Throughout that afternoon adult members of the Atwater family connection made futile efforts to secure all the copies of the week's edition of The North End Daily Oriole. It could not be done.

It was a trying time for "the family." Great Aunt Carrie said that she had the "worst afternoon of any of 'em," because young Newland Sanders came to her house at two and did not leave until five; all the time counting over, one by one, the hours he'd spent with Julia since she was seventeen and turned out, unfortunately, to be a Beauty. Newland had not restrained himself, Aunt Carrie said, and long before he left she wished Julia had never been born--and as for Herbert Illingsworth Atwater, Junior, the only thing to do with him was to send him to some strict Military School.

Florence's father telephoned to her mother from downtown at three, and said that Mr. George Plum and the ardent vocalist, Clairdyce, had just left his office. They had not called in company, however, but coincidentally; and each had a copy of The North End Daily Oriole, already somewhat worn with folding and unfolding. Mr. Clairdyce's condition was one of desperate calm, Florence's father said, but Mr. Plum's agitation left him rather unpresentable for the street, though he had finally gone forth with his hair just as he had rumpled it, and with his hat in his hand. They wished the truth, they said: Was it true or was it not true? Mr. Atwater had told them that he feared Julia was indeed engaged, though he knew nothing of her fiancé's previous marriage or marriages, or of the number of his children. They had responded that they cared nothing about that. This man Crum's record was a matter of indifference to them, they said. All they wanted to know was whether Julia was engaged or not--and she was!

"The odd thing to me," Mr.
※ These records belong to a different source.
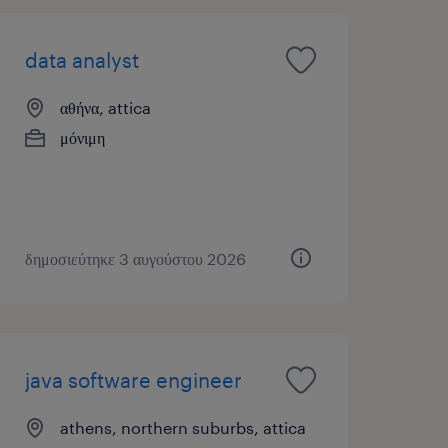
data analyst
αθήνα, attica
μόνιμη
δημοσιεύτηκε 3 αυγούστου 2026
java software engineer
athens, northern suburbs, attica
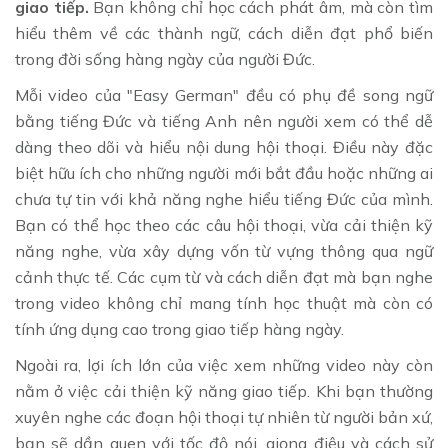
giao tiếp.
Bạn không chỉ học cách phát âm, mà còn tìm
hiểu thêm về các thành ngữ, cách diễn đạt phổ biến
trong đời sống hàng ngày của người Đức.
Mỗi video của "Easy German" đều có phụ đề song ngữ
bằng tiếng Đức và tiếng Anh nên người xem có thể dễ
dàng theo dõi và hiểu nội dung hội thoại. Điều này đặc
biệt hữu ích cho những người mới bắt đầu hoặc những ai
chưa tự tin với khả năng nghe hiểu tiếng Đức của mình.
Bạn có thể học theo các câu hội thoại, vừa cải thiện kỹ
năng nghe, vừa xây dựng vốn từ vựng thông qua ngữ
cảnh thực tế. Các cụm từ và cách diễn đạt mà bạn nghe
trong video không chỉ mang tính học thuật mà còn có
tính ứng dụng cao trong giao tiếp hàng ngày.
Ngoài ra, lợi ích lớn của việc xem những video này còn
nằm ở việc cải thiện kỹ năng giao tiếp. Khi bạn thường
xuyên nghe các đoạn hội thoại tự nhiên từ người bản xứ,
bạn sẽ dần quen với tốc độ nói, giọng điệu và cách sử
Atwater continued to his wife, "is where on earth Herbert could have got his story about this Crum's being a widower, and divorced, and with all those children. Do you know if Julia's written any of the family about these things and they haven't told the rest of us?"

"No," said Mrs. Atwater. "I'm sure she hasn't. Every letter she's written to any of us has passed all through the family, and I know I've seen every one of 'em. She's never said anything about him at all, except that he was a lawyer. I'm sure I can't imagine where Herbert got his awful information; I never thought he was the kind of boy to just make up such things out of whole cloth."